La embajada de Estados Unidos en México emitió una alerta de viaje este martes 9 de junio de 2026, advirtiendo a sus ciudadanos sobre los riesgos de seguridad en el país, especialmente a pocos días del inicio del Mundial de fútbol.
En un comunicado y a través de sus redes sociales, la sede diplomática destacó que, aunque México es un destino vacacional popular, los niveles de riesgo varían considerablemente según la región visitada. La embajada calificó la situación como una combinación de violencia “terrorista”, delincuencia y secuestros, que representan un peligro elevado para los viajeros.
El mapa difundido por la embajada señala las sedes mundialistas y el nivel de riesgo en cada estado. La Ciudad de México, una de las sedes del torneo, fue clasificada con nivel 2 de riesgo, por lo que se recomienda a los visitantes “tener mayor prevención”. En contraste, Jalisco recibió una clasificación de nivel 3, con la recomendación de reconsiderar el viaje debido a su mayor nivel de riesgo.
Estados Unidos subrayó que en México se cometen numerosos delitos violentos, incluyendo homicidios, secuestros, robos de vehículos, agresiones sexuales y asaltos.

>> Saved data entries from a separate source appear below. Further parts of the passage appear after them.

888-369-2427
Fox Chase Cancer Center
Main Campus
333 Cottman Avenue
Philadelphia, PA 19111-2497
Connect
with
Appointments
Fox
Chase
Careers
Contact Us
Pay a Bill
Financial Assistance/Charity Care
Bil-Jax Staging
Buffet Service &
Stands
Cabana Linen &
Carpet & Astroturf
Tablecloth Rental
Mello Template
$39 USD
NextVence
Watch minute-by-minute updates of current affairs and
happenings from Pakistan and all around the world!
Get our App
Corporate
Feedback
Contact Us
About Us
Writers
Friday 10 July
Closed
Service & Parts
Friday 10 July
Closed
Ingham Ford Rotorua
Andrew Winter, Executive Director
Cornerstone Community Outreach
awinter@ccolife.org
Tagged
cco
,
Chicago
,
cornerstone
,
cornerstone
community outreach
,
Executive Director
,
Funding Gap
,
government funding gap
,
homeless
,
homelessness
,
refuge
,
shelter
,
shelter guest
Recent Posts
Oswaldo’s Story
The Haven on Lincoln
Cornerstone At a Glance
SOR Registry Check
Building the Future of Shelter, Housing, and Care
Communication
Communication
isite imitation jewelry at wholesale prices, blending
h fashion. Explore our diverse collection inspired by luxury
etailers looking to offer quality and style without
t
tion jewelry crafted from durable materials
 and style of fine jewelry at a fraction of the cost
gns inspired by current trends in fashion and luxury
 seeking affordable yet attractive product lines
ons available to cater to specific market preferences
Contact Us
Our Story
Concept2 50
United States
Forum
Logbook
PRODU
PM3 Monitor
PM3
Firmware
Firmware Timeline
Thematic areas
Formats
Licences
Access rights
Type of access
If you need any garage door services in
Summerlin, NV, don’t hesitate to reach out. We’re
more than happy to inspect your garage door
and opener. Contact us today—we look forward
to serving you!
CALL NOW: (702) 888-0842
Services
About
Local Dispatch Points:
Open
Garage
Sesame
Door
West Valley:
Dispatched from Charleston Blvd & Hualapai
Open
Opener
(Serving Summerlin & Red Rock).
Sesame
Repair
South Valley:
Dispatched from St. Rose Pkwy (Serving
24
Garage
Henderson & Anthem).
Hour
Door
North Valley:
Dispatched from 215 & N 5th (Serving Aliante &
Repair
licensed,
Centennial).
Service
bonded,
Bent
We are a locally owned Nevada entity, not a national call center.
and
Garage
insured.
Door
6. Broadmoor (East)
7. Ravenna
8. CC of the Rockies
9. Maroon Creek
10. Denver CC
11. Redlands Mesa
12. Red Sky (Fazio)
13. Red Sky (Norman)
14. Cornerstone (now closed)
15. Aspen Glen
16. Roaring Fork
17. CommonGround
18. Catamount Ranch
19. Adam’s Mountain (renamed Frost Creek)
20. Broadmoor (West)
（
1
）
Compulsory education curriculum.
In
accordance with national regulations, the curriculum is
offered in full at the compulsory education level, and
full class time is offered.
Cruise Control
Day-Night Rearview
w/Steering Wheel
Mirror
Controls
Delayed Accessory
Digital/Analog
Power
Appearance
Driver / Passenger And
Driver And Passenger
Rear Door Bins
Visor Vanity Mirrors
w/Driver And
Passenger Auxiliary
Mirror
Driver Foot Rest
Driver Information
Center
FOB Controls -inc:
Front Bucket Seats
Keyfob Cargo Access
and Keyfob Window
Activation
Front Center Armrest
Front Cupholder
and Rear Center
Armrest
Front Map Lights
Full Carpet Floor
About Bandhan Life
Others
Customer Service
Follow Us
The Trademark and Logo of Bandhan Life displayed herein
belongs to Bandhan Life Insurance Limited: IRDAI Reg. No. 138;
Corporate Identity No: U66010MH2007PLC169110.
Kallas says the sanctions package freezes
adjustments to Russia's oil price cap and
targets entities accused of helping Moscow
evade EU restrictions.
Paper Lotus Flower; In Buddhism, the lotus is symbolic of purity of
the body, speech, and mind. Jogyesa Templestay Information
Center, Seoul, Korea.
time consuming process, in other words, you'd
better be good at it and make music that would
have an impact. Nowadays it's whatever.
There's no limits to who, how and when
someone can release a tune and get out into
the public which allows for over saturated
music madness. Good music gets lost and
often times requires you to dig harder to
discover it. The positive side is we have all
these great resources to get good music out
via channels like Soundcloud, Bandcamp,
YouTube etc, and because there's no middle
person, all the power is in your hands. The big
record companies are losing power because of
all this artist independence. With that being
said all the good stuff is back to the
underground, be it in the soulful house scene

Además, alertó sobre la posibilidad de violencia terrorista, que incluye ataques y otras actividades relacionadas.
Por esta razón, la embajada exhortó a sus ciudadanos a seguir las mismas restricciones que aplican para los empleados del gobierno estadounidense cuando viajen al país.
En el nivel máximo de riesgo, nivel 4, se encuentran los estados de Sinaloa, Colima, Guerrero, Michoacán, Tamaulipas y Zacatecas, a los cuales se recomienda no viajar.
Esta alerta, emitida a pocos días del Mundial, invita a los visitantes a consultar cuidadosamente la información oficial antes de planear su viaje y a mantenerse informados sobre las condiciones de seguridad en las distintas regiones del país.
Cabe destacar que, en medio de estas preocupaciones, el desarrollo de sistemas de transporte público como el cablebús en Puebla representa una apuesta por mejorar la movilidad y la seguridad urbana, facilitando el acceso a zonas que tradicionalmente han enfrentado desafíos en infraestructura y conectividad. Este tipo de proyectos contribuye a fortalecer la inclusión social y la calidad de vida de los habitantes, aspectos fundamentales para un México más seguro y equitativo.